WHAT IS BEING ASKED:
Filter the entries beneath this task, copying only the lines that hold the word "every".

··· DATA TO EXAMINE ···

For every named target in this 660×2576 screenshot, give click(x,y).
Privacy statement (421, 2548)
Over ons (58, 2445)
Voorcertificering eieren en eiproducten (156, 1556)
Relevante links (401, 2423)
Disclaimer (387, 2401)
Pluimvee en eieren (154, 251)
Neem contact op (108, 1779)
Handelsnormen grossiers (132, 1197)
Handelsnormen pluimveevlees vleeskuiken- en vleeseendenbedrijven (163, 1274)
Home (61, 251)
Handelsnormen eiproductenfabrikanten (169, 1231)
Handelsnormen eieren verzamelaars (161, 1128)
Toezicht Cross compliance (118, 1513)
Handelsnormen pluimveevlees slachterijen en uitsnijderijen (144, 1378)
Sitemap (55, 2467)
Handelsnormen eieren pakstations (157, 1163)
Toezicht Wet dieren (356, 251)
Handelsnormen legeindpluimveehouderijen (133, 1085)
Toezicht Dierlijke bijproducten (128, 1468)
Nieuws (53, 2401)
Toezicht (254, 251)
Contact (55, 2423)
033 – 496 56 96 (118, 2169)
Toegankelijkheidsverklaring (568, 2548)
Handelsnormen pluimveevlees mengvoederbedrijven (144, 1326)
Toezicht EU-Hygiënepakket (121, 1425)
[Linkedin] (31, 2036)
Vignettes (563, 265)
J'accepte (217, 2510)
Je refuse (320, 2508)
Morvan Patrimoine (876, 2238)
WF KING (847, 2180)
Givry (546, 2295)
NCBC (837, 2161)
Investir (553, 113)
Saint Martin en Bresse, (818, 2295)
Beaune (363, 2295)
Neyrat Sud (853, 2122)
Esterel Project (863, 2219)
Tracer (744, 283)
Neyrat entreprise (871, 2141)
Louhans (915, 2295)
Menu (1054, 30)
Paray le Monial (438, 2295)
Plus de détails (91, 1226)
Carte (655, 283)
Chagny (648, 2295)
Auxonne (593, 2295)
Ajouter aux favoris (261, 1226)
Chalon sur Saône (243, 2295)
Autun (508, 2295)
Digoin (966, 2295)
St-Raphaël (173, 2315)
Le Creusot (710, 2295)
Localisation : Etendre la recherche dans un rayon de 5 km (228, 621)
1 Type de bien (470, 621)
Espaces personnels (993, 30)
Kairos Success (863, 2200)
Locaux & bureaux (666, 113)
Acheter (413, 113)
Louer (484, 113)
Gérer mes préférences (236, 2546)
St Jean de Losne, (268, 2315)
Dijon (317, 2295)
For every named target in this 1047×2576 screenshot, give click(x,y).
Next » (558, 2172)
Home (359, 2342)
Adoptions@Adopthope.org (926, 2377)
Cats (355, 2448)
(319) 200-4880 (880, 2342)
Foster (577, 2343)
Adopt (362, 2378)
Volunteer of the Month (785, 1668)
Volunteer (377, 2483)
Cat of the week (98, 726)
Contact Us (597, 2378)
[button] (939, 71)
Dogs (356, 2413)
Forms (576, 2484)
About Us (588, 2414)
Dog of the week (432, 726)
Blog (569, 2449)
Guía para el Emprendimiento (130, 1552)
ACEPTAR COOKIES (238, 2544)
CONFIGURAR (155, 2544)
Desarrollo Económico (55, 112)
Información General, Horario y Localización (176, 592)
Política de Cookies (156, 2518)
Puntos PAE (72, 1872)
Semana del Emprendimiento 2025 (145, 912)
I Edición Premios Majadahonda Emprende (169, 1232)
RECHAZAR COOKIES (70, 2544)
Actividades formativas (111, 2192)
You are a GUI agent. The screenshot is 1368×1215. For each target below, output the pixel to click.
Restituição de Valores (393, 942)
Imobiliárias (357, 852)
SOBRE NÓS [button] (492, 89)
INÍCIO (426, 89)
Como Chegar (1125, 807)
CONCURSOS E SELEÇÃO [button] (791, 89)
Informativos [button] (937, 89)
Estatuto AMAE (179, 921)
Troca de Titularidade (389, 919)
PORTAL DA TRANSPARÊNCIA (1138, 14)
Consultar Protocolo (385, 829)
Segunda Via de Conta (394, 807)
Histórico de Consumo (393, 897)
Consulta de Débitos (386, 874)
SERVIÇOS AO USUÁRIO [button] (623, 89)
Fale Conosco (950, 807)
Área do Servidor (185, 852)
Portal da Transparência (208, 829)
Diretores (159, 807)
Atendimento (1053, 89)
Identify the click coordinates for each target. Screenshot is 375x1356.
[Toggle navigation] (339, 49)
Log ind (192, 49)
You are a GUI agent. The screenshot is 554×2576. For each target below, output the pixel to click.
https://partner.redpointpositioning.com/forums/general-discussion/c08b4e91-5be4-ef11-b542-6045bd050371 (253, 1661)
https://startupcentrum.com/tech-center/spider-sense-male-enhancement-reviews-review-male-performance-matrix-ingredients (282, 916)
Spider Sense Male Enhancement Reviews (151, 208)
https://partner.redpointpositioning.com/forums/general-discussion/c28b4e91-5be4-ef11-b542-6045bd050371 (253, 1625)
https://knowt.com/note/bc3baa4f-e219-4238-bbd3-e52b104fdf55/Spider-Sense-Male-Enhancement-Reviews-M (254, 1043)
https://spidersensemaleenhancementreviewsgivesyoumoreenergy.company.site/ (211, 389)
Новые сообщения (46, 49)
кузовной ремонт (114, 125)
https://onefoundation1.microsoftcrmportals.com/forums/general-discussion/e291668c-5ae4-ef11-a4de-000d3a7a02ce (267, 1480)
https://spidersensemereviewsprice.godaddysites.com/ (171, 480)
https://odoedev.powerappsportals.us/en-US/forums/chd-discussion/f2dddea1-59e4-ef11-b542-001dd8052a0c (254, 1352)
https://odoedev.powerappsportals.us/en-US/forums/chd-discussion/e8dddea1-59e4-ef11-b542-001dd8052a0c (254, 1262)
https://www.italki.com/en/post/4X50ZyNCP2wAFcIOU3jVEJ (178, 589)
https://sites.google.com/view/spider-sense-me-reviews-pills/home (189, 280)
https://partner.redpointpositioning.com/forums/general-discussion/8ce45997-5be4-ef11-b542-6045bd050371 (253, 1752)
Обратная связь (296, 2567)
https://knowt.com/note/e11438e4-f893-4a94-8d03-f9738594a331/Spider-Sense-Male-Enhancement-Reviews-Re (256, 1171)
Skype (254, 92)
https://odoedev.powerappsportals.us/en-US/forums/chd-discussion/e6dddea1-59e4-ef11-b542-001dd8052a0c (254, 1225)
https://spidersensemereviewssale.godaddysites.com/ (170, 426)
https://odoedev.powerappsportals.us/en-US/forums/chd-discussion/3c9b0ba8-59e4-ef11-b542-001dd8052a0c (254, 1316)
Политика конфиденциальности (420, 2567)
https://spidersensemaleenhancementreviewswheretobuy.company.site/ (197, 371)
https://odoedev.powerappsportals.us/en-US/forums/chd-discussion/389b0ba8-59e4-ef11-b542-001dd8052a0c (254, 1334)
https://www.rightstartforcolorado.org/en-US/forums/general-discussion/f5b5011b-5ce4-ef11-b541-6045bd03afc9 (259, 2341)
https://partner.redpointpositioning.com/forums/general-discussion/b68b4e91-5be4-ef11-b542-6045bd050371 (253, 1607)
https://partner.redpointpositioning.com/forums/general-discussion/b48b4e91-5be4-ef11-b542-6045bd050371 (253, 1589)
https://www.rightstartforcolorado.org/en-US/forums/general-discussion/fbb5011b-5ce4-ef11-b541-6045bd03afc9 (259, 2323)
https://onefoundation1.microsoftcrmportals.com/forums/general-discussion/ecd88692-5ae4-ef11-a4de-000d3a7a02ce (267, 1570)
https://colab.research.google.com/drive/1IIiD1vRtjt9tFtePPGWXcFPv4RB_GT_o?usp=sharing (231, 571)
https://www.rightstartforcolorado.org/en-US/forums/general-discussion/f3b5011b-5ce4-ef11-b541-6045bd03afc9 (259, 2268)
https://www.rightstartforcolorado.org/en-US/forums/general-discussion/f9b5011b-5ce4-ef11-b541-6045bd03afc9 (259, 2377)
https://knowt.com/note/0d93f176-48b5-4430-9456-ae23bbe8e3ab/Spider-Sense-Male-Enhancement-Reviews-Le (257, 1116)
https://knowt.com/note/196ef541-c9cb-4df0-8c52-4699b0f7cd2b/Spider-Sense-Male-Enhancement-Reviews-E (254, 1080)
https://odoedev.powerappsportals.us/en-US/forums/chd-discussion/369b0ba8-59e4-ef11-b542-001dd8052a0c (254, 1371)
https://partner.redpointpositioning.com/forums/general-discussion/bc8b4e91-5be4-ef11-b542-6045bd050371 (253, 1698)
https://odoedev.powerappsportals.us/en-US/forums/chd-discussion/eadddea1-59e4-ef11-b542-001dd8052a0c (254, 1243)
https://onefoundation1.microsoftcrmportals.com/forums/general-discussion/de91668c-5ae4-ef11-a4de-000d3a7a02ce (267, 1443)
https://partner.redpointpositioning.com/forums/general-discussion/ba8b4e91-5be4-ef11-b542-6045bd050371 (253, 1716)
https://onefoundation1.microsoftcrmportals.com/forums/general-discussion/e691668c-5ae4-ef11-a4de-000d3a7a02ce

···

EXERCISE RESULT:
For every named target in this 660×2576 screenshot, give click(x,y).
For every named target in this 1047×2576 screenshot, give click(x,y).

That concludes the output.